What ya take as an "attack" is just not sugar coating a response to your comments. Learn. 

While I like to fly and have I would not jump in a conversation of jet pilots and not expect them to correct me if I spewed false info- and I would not get my panties in a twist if they did... "oh I am a nice person and did not mean to spout bad info- I said I was a newbie at flying let alone jets"


----------



## tallpaul

wogglebug said:


> Let's just say I've seen you make declarations on some subjects which were flat-out... ah, heck with it it.


I ask this many a time when a comment like this is made... facts sir? If I am proved wrong I will apologize gladly.


----------



## GREENCOUNTYPETE

back when my dad was on a trap leage it payed to reload 12ga but that was probably before the price of lead and most other metals spiked 
but if you are on a trap leauge you will find you can tell the difference between the loads , and while just buying the value pack at walmart is a good price i have found often they are a sub standard quality shell in one case we bought the value pack of winchesters and when thought maybe we needed to get out eyes checked we patterned a few , they were using cardboard wads and it was putting a hole right in the center of the pattern so you often get what you pay for 

the shells we made were as good as winchester AA trap super handi caps we used 7 1/2 hard lead. the books will tell you how to make something very close to your favorite shell 
and some will give hints for tuning it to what you want 

this was the only thing we ever loaded it was worth it to us we were at the time about 2.25 a box at todays prices i would guess 3.00 or 3.25 a box


----------



## radiofish

Well I see that someone else uses the 7.62X25mm Tokarev rounds. That is a fun one to find reloading dies for. I have lots of surplus and factory ammunition for my CZ-52's to fire.

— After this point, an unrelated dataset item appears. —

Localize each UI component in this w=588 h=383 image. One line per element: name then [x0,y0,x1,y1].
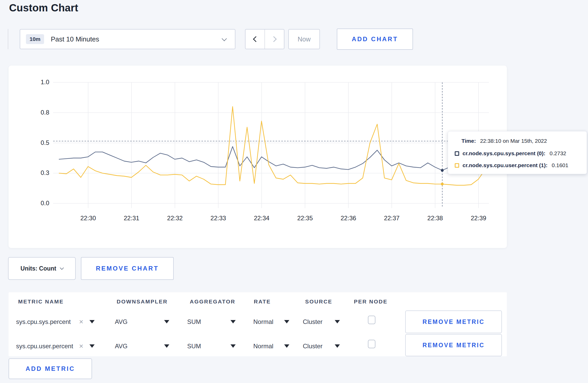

For my CCW weapons, I use factory loaded ammunition. If you have to use your CCW weapon with reloaded ammunition, you are setting yourself up for lots of legal fees defending the ballistics of your reloaded ammunition. That is why I only use factory ammunition when I carry my concealed weapons.

Otherwise, I go to a friend and use his reloading equipment for hand loading 9mm parabellum (9X19mm), .45 a.c.p., .30-06 Springfield, and .357 magnum rounds. I have plenty of 12 gauge shotgun spent shells, and I may ask my friend to reload a batch or two soon. Lets see - powder, primers, wads. lead shot and a reloader with the appropiate dies. I have enough 7.62X54mm Russian mil-surplus and factory ammunition to last a long time. Reloading .22LR rimfire ammunition would not be worthwhile.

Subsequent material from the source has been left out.